Governments, too, felt the pain. In London, Parliament shut down its servers before the Love Bug's assault. This affectionate greeting, intoned Commons leader Margaret Beckett, contains a virus which has immobilized the House's internal communication system.
The Yanks didn't do any better. On Capitol Hill, crippled e-mail systems forced an atypical silence in the halls of Congress, as well as some unusual scrambling. Arriving early on a day dominated by the death of John Cardinal O'Connor, New York Congressman Joseph Crowley's press secretary, Josh Straka, logged on to his computer only to unleash the bug. He spent the rest of the day manually faxing press releases. My stress level was through the roof, he says.
The bug infected 80% of all federal agencies, including both the Defense and State departments, leaving them temporarily out of e-mail contact with their far-flung outposts.
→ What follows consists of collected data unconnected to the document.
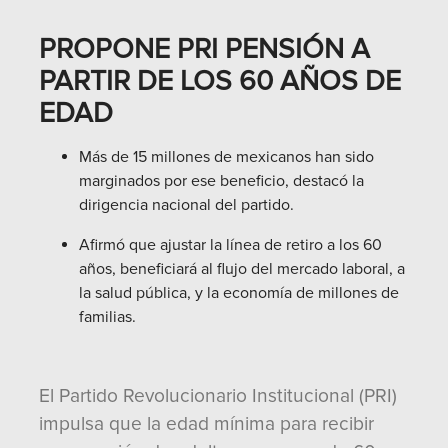
PROPONE PRI PENSIÓN A
PARTIR DE LOS 60 AÑOS DE
EDAD
Más de 15 millones de mexicanos han sido
marginados por ese beneficio, destacó la
dirigencia nacional del partido.
Afirmó que ajustar la línea de retiro a los 60
años, beneficiará al flujo del mercado laboral, a
la salud pública, y la economía de millones de
familias.
El Partido Revolucionario Institucional (PRI)
impulsa que la edad mínima para recibir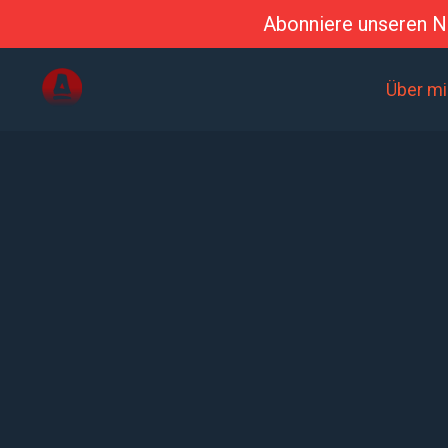
Abonniere unseren Ne
Über m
Though Pentagon spokesman Ken Bacon insisted there were other lines of secure communications available, the virus corrupted no fewer than four classified, internal Defense Department e-mail systems.
At the White House, which only a few days earlier had wrangled with Republicans over whether it intentionally destroyed e-mail messages, spokesman Joe Lockhart claimed it had escaped unscathed. President Clinton, in any case, wouldn't have noticed anything. Unlike his cybernaut Vice President, Al Gore, whose campaign was largely unaffected, Clinton rarely reads his e-mail. Still, before rushing off to a retreat in Pennsylvania with Senate Democrats, he vowed to reporters to keep working to protect the nation's growing dependence on electronic interconnectivity from disruptive forces. George Bush was less fortunate. At his Dallas headquarters, external e-mail servers were shut down for more than a day, forcing aides to work the phones and fax machines.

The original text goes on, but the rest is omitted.